### Exercise prompt
All lines with the word "down" must be pulled from the entries below.

### Provided information
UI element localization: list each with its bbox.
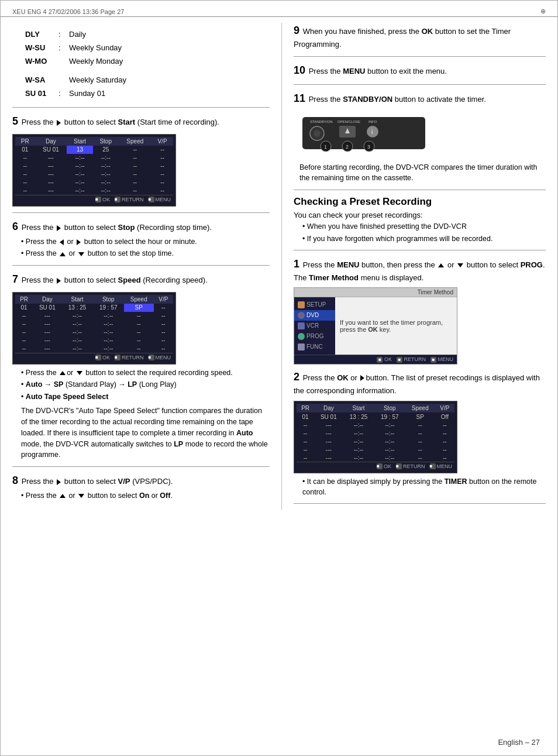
right-column: 9 When you have finished, press the OK b… <box>294 23 546 510</box>
wsa-label: W-SA <box>25 74 57 87</box>
column-divider <box>281 23 282 510</box>
arrow-right-icon-6 <box>360 375 364 381</box>
openclose-label: OPEN/CLOSE <box>337 120 360 123</box>
table-row: -------:----:------ <box>15 162 173 170</box>
table-row: 01 SU 01 13 : 25 19 : 57 SP -- <box>15 304 173 312</box>
timer-table-2: PR Day Start Stop Speed V/P 01 SU 01 13 <box>12 292 176 365</box>
col-day: Day <box>35 137 67 146</box>
step-9-num: 9 <box>294 25 299 36</box>
arrow-down-icon-4 <box>457 263 463 267</box>
divider-r4 <box>294 250 546 250</box>
setup-icon <box>298 301 305 308</box>
ok-icon-3: ■ <box>377 463 383 469</box>
dly-value: Daily <box>66 29 126 41</box>
page-header: XEU ENG 4 27/02/2006 13:36 Page 27 ⊕ <box>1 6 557 17</box>
page-container: XEU ENG 4 27/02/2006 13:36 Page 27 ⊕ DLY… <box>0 0 558 756</box>
menu-body: SETUP DVD VCR <box>294 297 457 355</box>
arrow-right-icon-4 <box>57 278 61 284</box>
timer-table-3-grid: PR Day Start Stop Speed V/P 01 SU 01 13 <box>297 404 454 462</box>
step-8-title: 8 Press the button to select V/P (VPS/PD… <box>12 473 270 489</box>
menu-icon-m: ■ <box>430 357 436 363</box>
step-10-block: 10 Press the MENU button to exit the men… <box>294 63 546 78</box>
arrow-up-icon <box>60 252 66 256</box>
table-row: -------:----:------ <box>297 445 454 453</box>
table-row: -------:----:------ <box>15 312 173 320</box>
step-6-bullet-1: Press the or button to select the hour o… <box>12 237 270 248</box>
arrow-right-icon-3 <box>77 239 81 245</box>
info-i: i <box>371 129 373 135</box>
menu-footer: ■ OK ■ RETURN ■ MENU <box>294 355 457 364</box>
ok-icon-m: ■ <box>377 357 383 363</box>
table-row: -------:----:------ <box>15 320 173 328</box>
menu-item-func: FUNC <box>294 342 335 352</box>
dvd-icon <box>298 312 305 319</box>
device-svg: STANDBY/ON OPEN/CLOSE INFO i <box>299 111 428 158</box>
menu-item-prog: PROG <box>294 331 335 342</box>
arrow-down-icon-2 <box>77 371 82 375</box>
checking-bullet-2: If you have forgotten which programmes w… <box>294 234 546 245</box>
standby-label: STANDBY/ON <box>310 120 333 123</box>
step-8-num: 8 <box>12 475 18 486</box>
divider-r1 <box>294 56 546 57</box>
col-pr: PR <box>15 137 35 146</box>
ok-icon: ■ <box>95 197 101 202</box>
step-7-num: 7 <box>12 273 18 285</box>
table-3-footer: ■ OK ■ RETURN ■ MENU <box>297 462 454 470</box>
step-11-block: 11 Press the STANDBY/ON button to activa… <box>294 91 546 184</box>
menu-icon-3: ■ <box>430 463 436 469</box>
info-label: INFO <box>368 120 377 123</box>
check-step-2-num: 2 <box>294 371 299 383</box>
divider-3 <box>12 265 270 266</box>
menu-icon: ■ <box>149 197 154 202</box>
step-10-num: 10 <box>294 64 305 76</box>
step-11-title: 11 Press the STANDBY/ON button to activa… <box>294 91 546 106</box>
arrow-up-icon-2 <box>60 371 66 375</box>
table-row: 01 SU 01 13 : 25 19 : 57 SP Off <box>297 413 454 421</box>
divider-1 <box>12 107 270 108</box>
table-row: -------:----:------ <box>15 154 173 162</box>
timer-table-1-grid: PR Day Start Stop Speed V/P 01 SU 01 13 <box>15 137 173 195</box>
footer-text: English – 27 <box>498 738 540 747</box>
checking-bullet-1: When you have finished presetting the DV… <box>294 222 546 232</box>
step-7-bullet-2: Auto → SP (Standard Play) → LP (Long Pla… <box>12 380 270 390</box>
arrow-right-icon-5 <box>57 479 61 485</box>
step-6-block: 6 Press the button to select Stop (Recor… <box>12 219 270 259</box>
table-2-footer: ■ OK ■ RETURN ■ MENU <box>15 353 173 362</box>
timer-table-2-grid: PR Day Start Stop Speed V/P 01 SU 01 13 <box>15 295 173 353</box>
step-7-bullet-1: Press the or button to select the requir… <box>12 368 270 379</box>
menu-message: If you want to set the timer program, pr… <box>335 297 457 355</box>
arrow-up-icon-3 <box>60 494 66 498</box>
arrow-right-icon <box>57 120 61 126</box>
step-6-title: 6 Press the button to select Stop (Recor… <box>12 219 270 235</box>
step-10-bold: MENU <box>343 67 365 75</box>
table-row: 01 SU 01 13 25 -- -- <box>15 146 173 154</box>
dly-label: DLY <box>25 29 57 41</box>
divider-r3 <box>294 190 546 190</box>
check-step-1-title: 1 Press the MENU button, then press the … <box>294 256 546 284</box>
table-row: -------:----:------ <box>297 429 454 437</box>
step-7-block: 7 Press the button to select Speed (Reco… <box>12 272 270 287</box>
menu-icon-2: ■ <box>149 355 154 360</box>
table-row: -------:----:------ <box>15 345 173 353</box>
checking-title: Checking a Preset Recording <box>294 196 546 208</box>
menu-item-dvd: DVD <box>294 310 335 321</box>
step-6-num: 6 <box>12 221 18 232</box>
main-content: DLY : Daily W-SU : Weekly Sunday W-MO We… <box>1 23 557 510</box>
check-menu-bold: MENU <box>337 260 359 269</box>
ok-icon-2: ■ <box>95 355 101 360</box>
table-row: -------:----:------ <box>15 178 173 187</box>
step-9-title: 9 When you have finished, press the OK b… <box>294 23 546 50</box>
check-step-2-title: 2 Press the OK or button. The list of pr… <box>294 369 546 397</box>
step-8-bold: V/P <box>118 477 130 486</box>
wsu-value: Weekly Sunday <box>66 42 126 54</box>
prog-bold: PROG <box>521 260 543 269</box>
step-8-block: 8 Press the button to select V/P (VPS/PD… <box>12 473 270 501</box>
step-7-title: 7 Press the button to select Speed (Reco… <box>12 272 270 287</box>
dly-options-table: DLY : Daily W-SU : Weekly Sunday W-MO We… <box>24 28 128 101</box>
table-row: -------:----:------ <box>297 453 454 462</box>
wmo-value: Weekly Monday <box>66 56 126 68</box>
arrow-down-icon-3 <box>78 494 84 498</box>
table-row: -------:----:------ <box>15 170 173 178</box>
menu-items-list: SETUP DVD VCR <box>294 297 335 355</box>
su01-label: SU 01 <box>25 88 57 100</box>
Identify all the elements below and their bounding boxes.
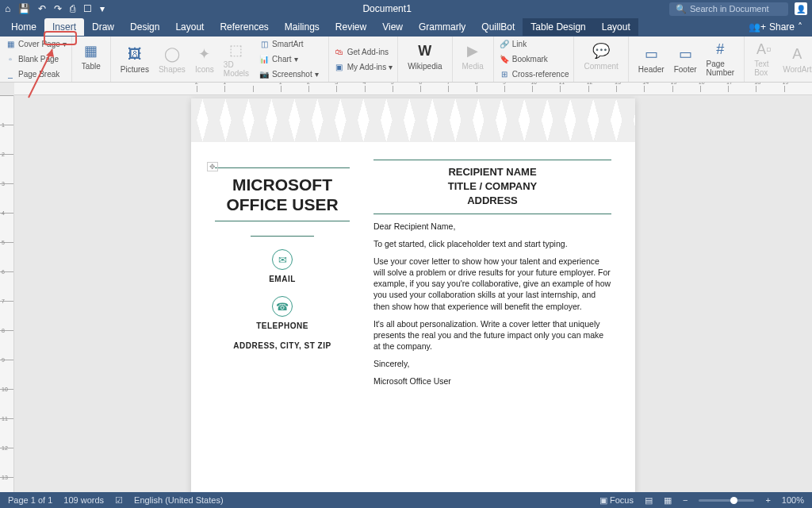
header-graphic bbox=[191, 98, 635, 142]
print-layout-view-icon[interactable]: ▤ bbox=[645, 495, 653, 506]
tab-mailings[interactable]: Mailings bbox=[277, 18, 327, 36]
share-button[interactable]: 👥+Share ˄ bbox=[742, 21, 809, 33]
page-icon: ▦ bbox=[5, 39, 16, 50]
paragraph-3[interactable]: It's all about personalization. Write a … bbox=[373, 318, 611, 352]
page-icon: ▫ bbox=[5, 54, 16, 65]
language[interactable]: English (United States) bbox=[134, 495, 224, 505]
wikipedia-button[interactable]: WWikipedia bbox=[403, 40, 446, 72]
closing[interactable]: Sincerely, bbox=[373, 358, 611, 369]
undo-icon[interactable]: ↶ bbox=[38, 3, 46, 14]
page-number-button[interactable]: #Page Number bbox=[702, 40, 740, 79]
tab-view[interactable]: View bbox=[374, 18, 411, 36]
group-links: 🔗Link 🔖Bookmark ⊞Cross-reference bbox=[494, 37, 575, 82]
my-addins-button[interactable]: ▣My Add-ins ▾ bbox=[332, 60, 394, 73]
cover-page-button[interactable]: ▦Cover Page ▾ bbox=[3, 38, 68, 51]
comment-icon: 💬 bbox=[592, 41, 611, 60]
focus-mode-button[interactable]: ▣ Focus bbox=[599, 495, 634, 506]
home-icon[interactable]: ⌂ bbox=[5, 3, 10, 14]
tab-review[interactable]: Review bbox=[327, 18, 374, 36]
wordart-button[interactable]: AWordArt bbox=[778, 40, 812, 79]
user-avatar-icon[interactable]: 👤 bbox=[795, 2, 807, 15]
get-addins-button[interactable]: 🛍Get Add-ins bbox=[332, 45, 394, 58]
title-bar: ⌂ 💾 ↶ ↷ ⎙ ☐ ▾ Document1 🔍Search in Docum… bbox=[0, 0, 812, 17]
group-table: ▦Table bbox=[72, 37, 111, 82]
tab-design[interactable]: Design bbox=[122, 18, 167, 36]
shapes-button[interactable]: ◯Shapes bbox=[154, 40, 190, 79]
signature[interactable]: Microsoft Office User bbox=[373, 375, 611, 387]
page-1[interactable]: ✥ MICROSOFTOFFICE USER ✉ EMAIL ☎ TELEPHO… bbox=[191, 98, 635, 492]
chevron-up-icon: ˄ bbox=[798, 21, 802, 33]
tab-draw[interactable]: Draw bbox=[84, 18, 122, 36]
link-button[interactable]: 🔗Link bbox=[497, 38, 571, 51]
zoom-level[interactable]: 100% bbox=[782, 495, 804, 505]
comment-button[interactable]: 💬Comment bbox=[579, 40, 622, 72]
group-text: A▫Text Box AWordArt A≡Drop Cap bbox=[745, 37, 812, 82]
address-label[interactable]: ADDRESS, CITY, ST ZIP bbox=[215, 341, 350, 350]
camera-icon: 📷 bbox=[259, 69, 270, 80]
recipient-block[interactable]: RECIPIENT NAMETITLE / COMPANYADDRESS bbox=[373, 165, 611, 209]
pictures-icon: 🖼 bbox=[125, 44, 144, 64]
cross-reference-button[interactable]: ⊞Cross-reference bbox=[497, 68, 571, 81]
zoom-slider[interactable] bbox=[699, 499, 754, 502]
page-count[interactable]: Page 1 of 1 bbox=[8, 495, 52, 505]
document-title: Document1 bbox=[105, 3, 669, 14]
tab-layout[interactable]: Layout bbox=[167, 18, 212, 36]
phone-icon: ☎ bbox=[272, 296, 293, 317]
paragraph-1[interactable]: To get started, click placeholder text a… bbox=[373, 238, 611, 249]
redo-icon[interactable]: ↷ bbox=[54, 3, 62, 14]
tab-home[interactable]: Home bbox=[3, 18, 44, 36]
email-icon: ✉ bbox=[272, 249, 293, 270]
paragraph-2[interactable]: Use your cover letter to show how your t… bbox=[373, 256, 611, 312]
telephone-label[interactable]: TELEPHONE bbox=[215, 321, 350, 330]
media-button[interactable]: ▶Media bbox=[458, 40, 488, 72]
pictures-button[interactable]: 🖼Pictures bbox=[116, 40, 154, 79]
print-icon[interactable]: ⎙ bbox=[70, 3, 75, 14]
header-button[interactable]: ▭Header bbox=[634, 40, 669, 79]
group-illustrations: 🖼Pictures ◯Shapes ✦Icons ⬚3D Models ◫Sma… bbox=[111, 37, 329, 82]
touch-mode-icon[interactable]: ☐ bbox=[83, 3, 92, 14]
group-addins: 🛍Get Add-ins ▣My Add-ins ▾ bbox=[329, 37, 398, 82]
tab-quillbot[interactable]: QuillBot bbox=[473, 18, 523, 36]
3d-models-button[interactable]: ⬚3D Models bbox=[219, 40, 254, 79]
tab-grammarly[interactable]: Grammarly bbox=[411, 18, 473, 36]
table-anchor-icon[interactable]: ✥ bbox=[207, 162, 218, 171]
vertical-ruler[interactable]: 12345678910111213 bbox=[0, 95, 14, 492]
group-header-footer: ▭Header ▭Footer #Page Number bbox=[629, 37, 745, 82]
email-label[interactable]: EMAIL bbox=[215, 275, 350, 283]
status-bar: Page 1 of 1 109 words ☑ English (United … bbox=[0, 492, 812, 508]
chart-button[interactable]: 📊Chart ▾ bbox=[257, 53, 320, 66]
greeting[interactable]: Dear Recipient Name, bbox=[373, 221, 611, 232]
save-icon[interactable]: 💾 bbox=[18, 3, 30, 14]
bookmark-button[interactable]: 🔖Bookmark bbox=[497, 53, 571, 66]
group-wikipedia: WWikipedia bbox=[398, 37, 452, 82]
screenshot-button[interactable]: 📷Screenshot ▾ bbox=[257, 68, 320, 81]
icons-icon: ✦ bbox=[195, 44, 214, 64]
footer-button[interactable]: ▭Footer bbox=[669, 40, 702, 79]
textbox-button[interactable]: A▫Text Box bbox=[749, 40, 778, 79]
blank-page-button[interactable]: ▫Blank Page bbox=[3, 53, 68, 66]
tab-insert[interactable]: Insert bbox=[44, 18, 84, 36]
store-icon: 🛍 bbox=[334, 46, 345, 57]
body-column[interactable]: RECIPIENT NAMETITLE / COMPANYADDRESS Dea… bbox=[373, 150, 611, 394]
smartart-button[interactable]: ◫SmartArt bbox=[257, 38, 320, 51]
zoom-in-icon[interactable]: + bbox=[765, 495, 770, 505]
tab-references[interactable]: References bbox=[212, 18, 276, 36]
icons-button[interactable]: ✦Icons bbox=[190, 40, 219, 79]
media-icon: ▶ bbox=[463, 41, 482, 60]
tab-layout-context[interactable]: Layout bbox=[594, 18, 638, 36]
zoom-out-icon[interactable]: − bbox=[683, 495, 688, 505]
word-count[interactable]: 109 words bbox=[63, 495, 104, 505]
web-layout-view-icon[interactable]: ▦ bbox=[664, 495, 672, 506]
horizontal-ruler[interactable]: 2112345678910111213141516171819 bbox=[14, 83, 812, 95]
crossref-icon: ⊞ bbox=[499, 69, 510, 80]
link-icon: 🔗 bbox=[499, 39, 510, 50]
sender-name[interactable]: MICROSOFTOFFICE USER bbox=[215, 175, 350, 214]
footer-icon: ▭ bbox=[676, 44, 695, 64]
tab-table-design[interactable]: Table Design bbox=[523, 18, 593, 36]
document-canvas[interactable]: ✥ MICROSOFTOFFICE USER ✉ EMAIL ☎ TELEPHO… bbox=[14, 95, 812, 492]
sender-column[interactable]: MICROSOFTOFFICE USER ✉ EMAIL ☎ TELEPHONE… bbox=[215, 150, 350, 394]
search-input[interactable]: 🔍Search in Document bbox=[669, 2, 788, 16]
page-break-button[interactable]: ⎯Page Break bbox=[3, 68, 68, 81]
spellcheck-icon[interactable]: ☑ bbox=[115, 495, 123, 506]
table-button[interactable]: ▦Table bbox=[77, 40, 105, 72]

### Exercise result
arrow-down-icon-4 <box>457 263 463 267</box>
arrow-down-icon-2 <box>77 371 82 375</box>
arrow-down-icon-3 <box>78 494 84 498</box>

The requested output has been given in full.